İstanbul projeleri (5): Teşvikiye devam..

İhsan Bilgin, İstanbul Projeleri başlıklı yazısının Teşvikiye bölümünün devamını yayınlıyor.

Teşvikiye’nin bütünsel bir proje olarak değil, 20’lerdeki görgülü ilk apartmanlarıyla dikkat çekip moda olduğunu söylemiş ve planlanıp yapılmasından yaklaşık yüz yıl sonra onun bütünlüğüne dikkat çekmekle sadece teker teker binalarının değil, yapım sürecinin de bugün yaşadığımız iskân sorunlarını yeniden değerlendirmek bakımından ufuk açıcı olabileceğine dikkat çekmiştim. Bu nedenlerle, Levent ve erken Ataköy’le birlikte, model arayışlarında örnek alınabilecek modern yerleşme mirası içinde değerlendirmiştim. Tabii zaten bu kadar gözönünde ve dikkat çeken cazip bir yerden öğrenilecekler kadar onu koruyup saklamak da bir mesele; onun için bu devam yazısında önce yüzyüze olduğu tehditleri, sonra da bir yerleşme biçimi ve modeli olarak hangi açılardan bize halâ söyleyecek şeyleri olduğunu sırayla dile getirmeye çalışacağım.

Tehditler ve imkânlar

İlk tehdit, moda ve gözde olan ve “yüksek tavan” diye anılan apartmanlarının kopyalanarak yeniden piyasaya sürülürken orijinallerini de dejenere etme tehlikesiydi. Ama onunla sınırlı da değil, moda ve gözde olmanın yarattığı ikinci tehdit özel değil, kamusal alanlarıyla ilgili: kamusal bir etkinlik burada yapılırsa daha değerli olacağı gibi asılsız bir kanı nedeniyle, her zaman inek heykellerinin tüm semte yayılması türünden çağdaş sanat denemeleri gibi ilginç ve eğlenceli de olmayabilen etkinliklerin parazitine maruz kalmakta ve aşırı uyarılmanın kör enerjisiyle yüzleşmektedir. Ayrıca özellikle de popülist belediye başkanının gözünün hep burada olması bu tehtidi semtin iliklerine kadar işletti. Bu populist iştah yılbaşı kutlaması benzerleriyle ve Boğaz’dan buraya göçtükleri anlaşılan “piyanist şantör”lerin avaz avaz haykırmalarıyla doruğa çıkarak, semti koruduğunu söylediğim sabit doğal ve kentsel sınır eşiklerini bile darmadağın edebilecek bir saldırıya dönüşmekte. Teşvikiye, artık mevcut olmayan Taksim, Time Square, Trafalgar gibi yerlerin tersine yeni yıl kutlaması için son akla gelen yer olacakken, New York’ta Time Square yerine Tribeca’yı seçmek benzeri bir tercihle saçılmıştır orta yere; daha da ısrar edilirse ki, zorlanıyor, yüz yıllık hikâyesinin sonu kaldıramayacağı bu basınçtan gelebilir. Popülizm ve gövde gösterisi hevesi hırslı belediye başkanıyla da sınırlı da değil üstelik. Yatırımcının gözü de burada, işte City’s, Abdi İpekçi gibi pahalı bir alışveriş caddesiyle Reasürans gibi bir merkezin yüzer metre ötesine onlara rakip diye böyle bir binayı üstelik de sıkışık dokusunun en gözde boşluğuna oturtmak için etrafa hiç bakmıyor olmak gerek. City’s gibi özentiliği aşikâr bir ortamla Sarıgül buluşmasının sentezi de otuzar metre ötedeki saksafoncuyla, akordeoncuyu bastırıp öteleyecek bir bandoyu caddeye salmak oluyor ancak.

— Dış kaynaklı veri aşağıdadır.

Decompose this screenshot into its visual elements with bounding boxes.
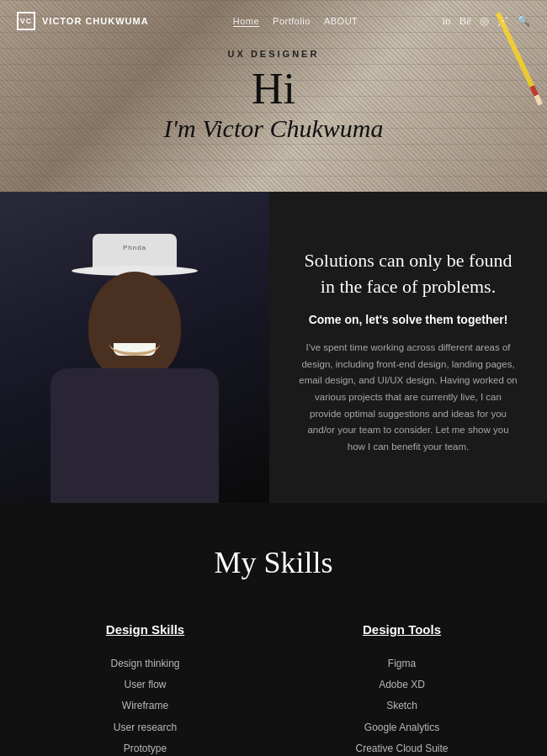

Yerleşmenin tamamı referans alınmıyor dedim ama bugüne kadar duyduğum yegâne yüksek sesli bütüne atıf, Topbaş’ın “Zeytinburnu’nu Teşvikiye’ye yapacağız” cümlesiydi ki, sınıfsal tutmazlık bir yana, gecekondu gibi biteviye değişen bir yerleşme türünün en eski ve değişim izlerinin katmanlarını hâlâ derinliğiyle taşıyan bir örneğini, katmanları ve tarihiyle birlikte silip süpürmek üzere anılmak, ona model diye gösterilmek, Zeytinburnu kadar Teşvikiye’ye de haksızlık olsa gerek. Görüldüğü gibi kopyadan hayır çıkmıyor pek, övgü niyetiyle olsa da.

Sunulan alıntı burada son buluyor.